FIG. 6 is a diagram showing an example of a set of mapping conversion images 420. The derivation unit 100 associates the set of the derived map conversion images 420 with the external force 510 acting on the sphere 500, and obtains the data (size and direction) of the map conversion image 420 surgical instrument and the external force 510. Record in the first storage unit 110. The function "Fi" expressing the external force in the region "i" is expressed by the equation (2).

Here, "f _x " is an x-axis component of the external force 510. “F _y ” is a y-axis component of the external force 510. “Fz” is a _z -axis component of the external force 510.

The transfer function "Hi" in the region "i", the function "Fi" that expresses the external force in the region "i", and the function that expresses the deformed or moved elliptic (result of deformation using the super-elliptic function). The relationship with "Vi" is expressed by a determinant like the equation (3). The equation (3) may be modified and expressed as " ^{tHi · t Fi} = ^t Vi" using a transposed matrix.

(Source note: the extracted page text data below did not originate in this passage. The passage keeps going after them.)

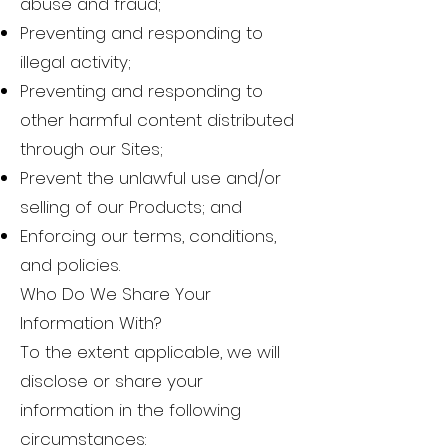
abuse and fraud;
Preventing and responding to
illegal activity;
Preventing and responding to
other harmful content distributed
through our Sites;
Prevent the unlawful use and/or
selling of our Products; and
Enforcing our terms, conditions,
and policies.
Who Do We Share Your
Information With?
To the extent applicable, we will
disclose or share your
information in the following
circumstances:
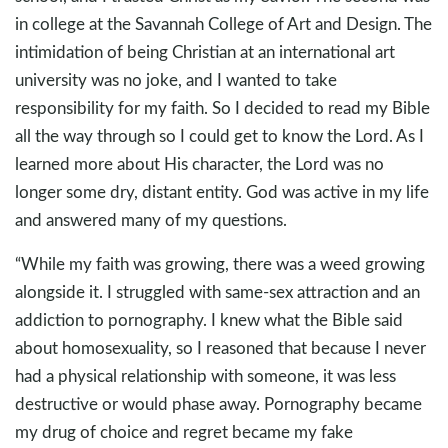
in college at the Savannah College of Art and Design. The
intimidation of being Christian at an international art
university was no joke, and I wanted to take
responsibility for my faith. So I decided to read my Bible
all the way through so I could get to know the Lord. As I
learned more about His character, the Lord was no
longer some dry, distant entity. God was active in my life
and answered many of my questions.
“While my faith was growing, there was a weed growing
alongside it. I struggled with same-sex attraction and an
addiction to pornography. I knew what the Bible said
about homosexuality, so I reasoned that because I never
had a physical relationship with someone, it was less
destructive or would phase away. Pornography became
my drug of choice and regret became my fake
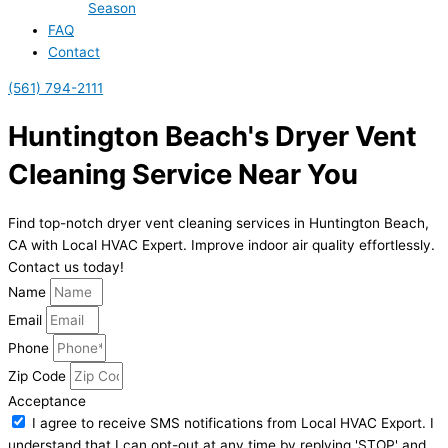
Season
FAQ
Contact
(561) 794-2111
Huntington Beach's Dryer Vent
Cleaning Service Near You
Find top-notch dryer vent cleaning services in Huntington Beach,
CA with Local HVAC Expert. Improve indoor air quality effortlessly.
Contact us today!
Name
Email
Phone
Zip Code
Acceptance
I agree to receive SMS notifications from Local HVAC Export. I
understand that I can opt-out at any time by replying 'STOP' and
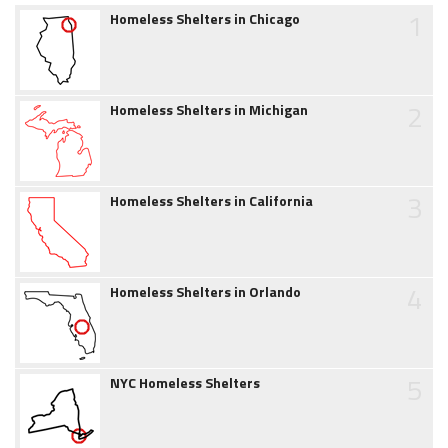
1
Homeless Shelters in Chicago
2
Homeless Shelters in Michigan
3
Homeless Shelters in California
4
Homeless Shelters in Orlando
5
NYC Homeless Shelters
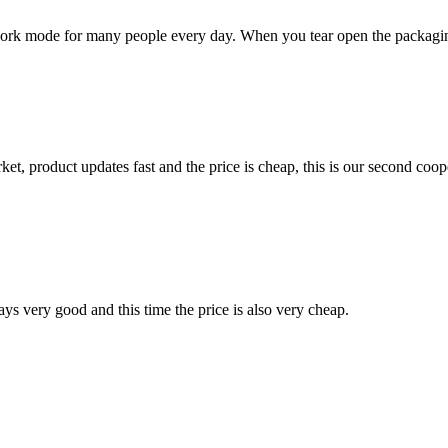
rk mode for many people every day. When you tear open the packaging ba
, product updates fast and the price is cheap, this is our second coope
ys very good and this time the price is also very cheap.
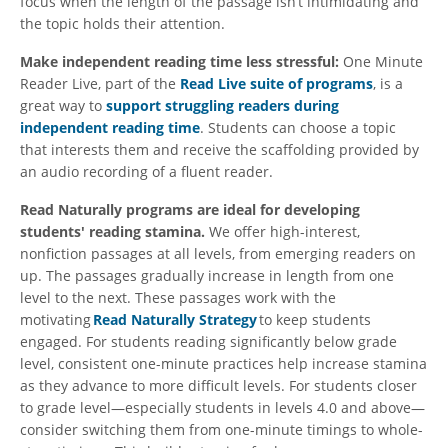
focus when the length of the passage isn’t intimidating and
the topic holds their attention.
Make independent reading time less stressful:
One Minute
Reader Live, part of the
Read Live suite of programs
, is a
great way to
support struggling readers during
independent reading time
. Students can choose a topic
that interests them and receive the scaffolding provided by
an audio recording of a fluent reader.
Read Naturally programs are ideal for developing
students' reading stamina.
We offer high-interest,
nonfiction passages at all levels, from emerging readers on
up. The passages gradually increase in length from one
level to the next. These passages work with the
motivating
Read Naturally Strategy
to keep students
engaged. For students reading significantly below grade
level, consistent one-minute practices help increase stamina
as they advance to more difficult levels. For students closer
to grade level—especially students in levels 4.0 and above—
consider switching them from one-minute timings to whole-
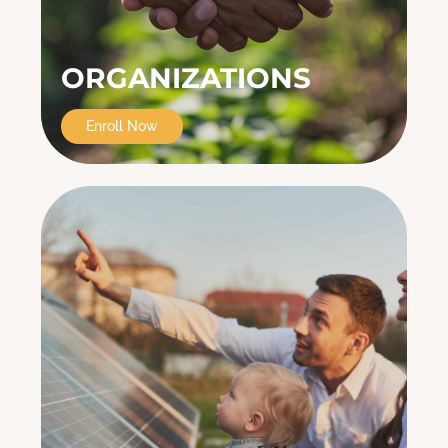
ORGANIZATIONS
Enroll Now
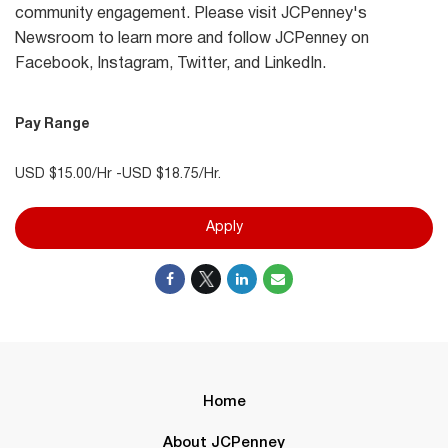
community engagement. Please visit JCPenney's
Newsroom to learn more and follow JCPenney on
Facebook, Instagram, Twitter, and LinkedIn.
Pay Range
USD $15.00/Hr -USD $18.75/Hr.
Apply
Home
About JCPenney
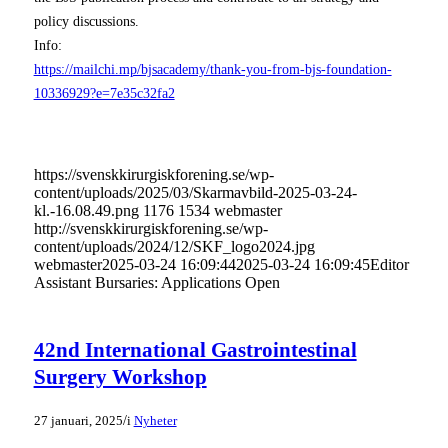
policy discussions.
Info:
https://mailchi.mp/bjsacademy/thank-you-from-bjs-foundation-
10336929?e=7e35c32fa2
https://svenskkirurgiskforening.se/wp-
content/uploads/2025/03/Skarmavbild-2025-03-24-
kl.-16.08.49.png
1176
1534
webmaster
http://svenskkirurgiskforening.se/wp-
content/uploads/2024/12/SKF_logo2024.jpg
webmaster
2025-03-24 16:09:44
2025-03-24 16:09:45
Editor
Assistant Bursaries: Applications Open
42nd International Gastrointestinal
Surgery Workshop
/
27 januari, 2025
i
Nyheter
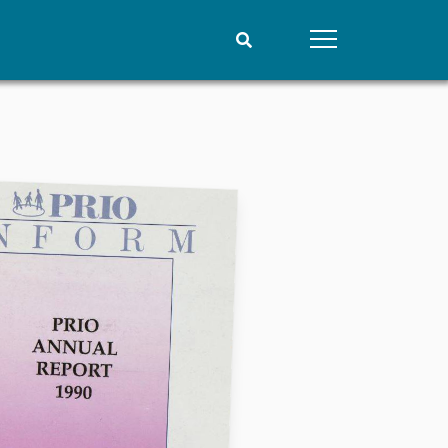
People
Data
Current staff
Datasets
Alphabetical list
Replication data
PRIO board
Global Fellows
Practitioners in Residence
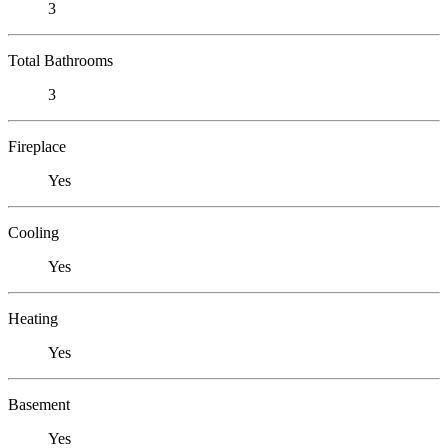
3
Total Bathrooms
3
Fireplace
Yes
Cooling
Yes
Heating
Yes
Basement
Yes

FIG. 7 is a diagram showing an example of the contour 630 of the prostate 620 after deformation as an example of organ deformation. The contour 630 of the prostate 620 is preliminarily imaged by, for example, a Magnetic Resonance Imaging (MRI) device or the like. FIG. 7 shows the bladder 600, the urethra 610, and the prostate 620. Due to the action of the external force 510, the shape of the prostate 620 is deformed like the contour 630. The transfer function "Hi" shown in the equation (3) is expressed as in the equation (4). The transfer function "Hi" is a function for inputting an external force acting on a sphere, determining the shape of the sphere affected by the external force, and outputting the determined shape. The equation (4) may be modified and expressed as " ^tHi = ^tVi · Fi" using a transposed matrix.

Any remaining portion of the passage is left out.